=== Exercise ===
Make an exact copy of the records, and keep the pictures out of it.

=== Records contained in a dataset ===
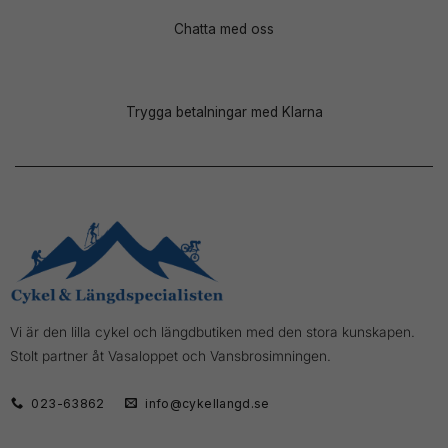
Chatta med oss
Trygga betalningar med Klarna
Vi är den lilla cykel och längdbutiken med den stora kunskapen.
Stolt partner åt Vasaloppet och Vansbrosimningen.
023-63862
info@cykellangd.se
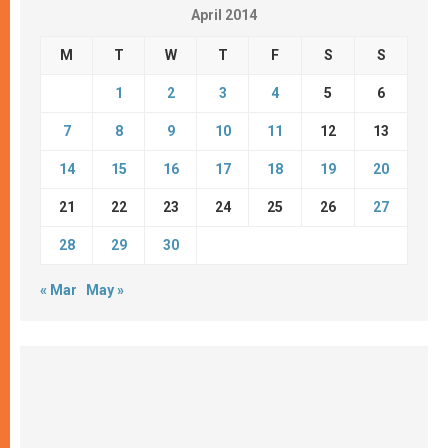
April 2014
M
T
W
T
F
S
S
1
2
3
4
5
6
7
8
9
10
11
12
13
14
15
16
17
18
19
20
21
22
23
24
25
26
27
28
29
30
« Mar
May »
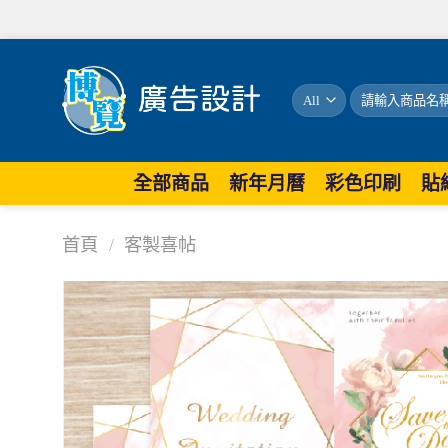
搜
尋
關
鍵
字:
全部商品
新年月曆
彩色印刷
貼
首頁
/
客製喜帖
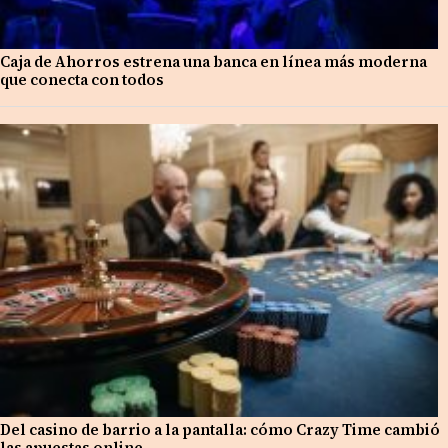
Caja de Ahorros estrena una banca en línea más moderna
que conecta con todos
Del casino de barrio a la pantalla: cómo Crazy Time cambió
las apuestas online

=== Solution below ===
Chatta med oss
Trygga betalningar med Klarna
Vi är den lilla cykel och längdbutiken med den stora kunskapen.
Stolt partner åt Vasaloppet och Vansbrosimningen.
023-63862
info@cykellangd.se
April 2014
M
T
W
T
F
S
S
1
2
3
4
5
6
7
8
9
10
11
12
13
14
15
16
17
18
19
20
21
22
23
24
25
26
27
28
29
30
« Mar
May »
搜
尋
關
鍵
字:
全部商品
新年月曆
彩色印刷
貼
首頁
/
客製喜帖
Caja de Ahorros estrena una banca en línea más moderna
que conecta con todos
Del casino de barrio a la pantalla: cómo Crazy Time cambió
las apuestas online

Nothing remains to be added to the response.